Photo of Daniel Rabideau

Dr. Daniel J. Rabideau is an assistant leader of the Airborne Radar Systems and Techniques Group at MIT Lincoln Laboratory. He directs projects involving multistatic sensing, radar electronic attack and protection, and advanced detection and imaging for airborne and space based radar.

Rabideau joined Lincoln Laboratory in 1995, initially focusing on phased array radar systems and space-time adaptive processing. His interests later expanded to include digital active electronically scanned array (AESA) and multiple-input, multiple-output (MIMO) radar architectures, adaptive receivers, radar waveforms, imaging, and countermeasures. His work has had an impact on the development of numerous operational radar systems, including U.S. Navy systems (E-2D Hawkeye, P-3 Littoral Surveillance Radar System, P-8 Advanced Airborne Sensor, MQ-4C Triton, AN/SPY-1, and AN/SPY-6) and U.S. Air Force systems (E-8 Joint STARS, RQ-4 MP-RTIP, MQ-4C Triton).

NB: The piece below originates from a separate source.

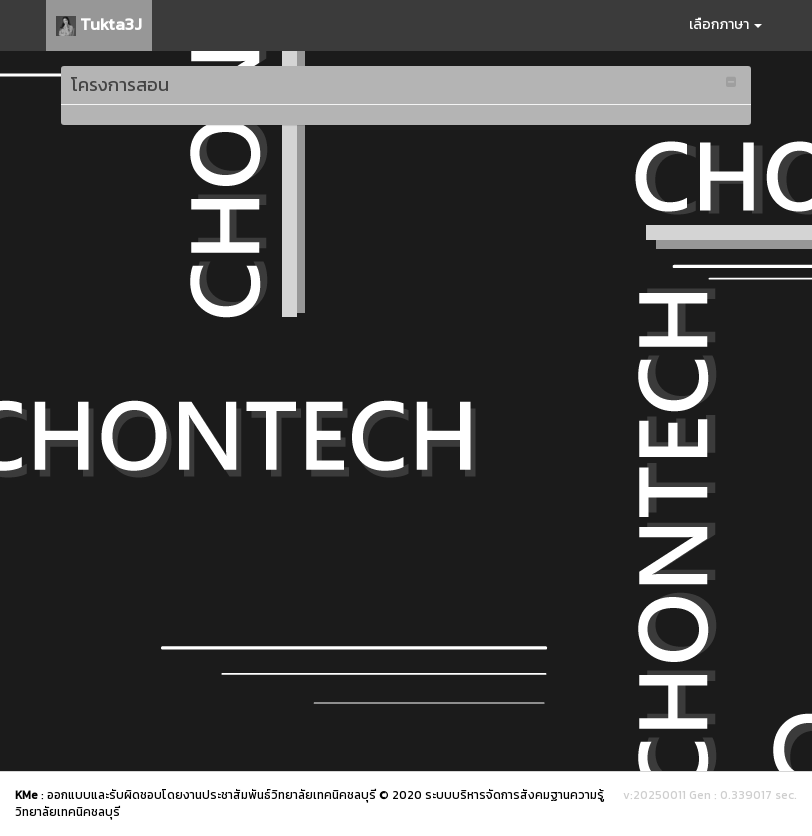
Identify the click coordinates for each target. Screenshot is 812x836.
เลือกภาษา (725, 24)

Prior to joining the Laboratory, Rabideau worked for the U.S. Air Force Research Laboratory, where he developed space-time adaptive arrays and high-performance embedded computing technology.

At Lincoln Laboratory, Rabideau served as chairman of the Advanced Concepts Committee and of the New Technology Initiatives Board, which are entities chartered by the Chief Technology Officer to identify and seed innovative research, explore and demonstrate emerging technology, and transition advanced concepts to the Laboratory’s sponsor community.

Rabideau is a Fellow of the IEEE. He has published more than 50 technical journal and conference papers. He is an elected member of the Radar Systems Panel member for the IEEE Aerospace and Electronic Systems Society (2014–present), served as technical program chair for the 2019 IEEE Radar Conference, and received the 2008 Tri-Service Radar Symposium best paper award. He regularly serves on the technical program committees for various IEEE conferences and government-sponsored workshops. 

Rabideau holds a BSEE degree (with distinction) and a PhD degree from Cornell University. He is a member of Tau Beta Pi, Golden Key, and Eta Kappa Nu honor societies.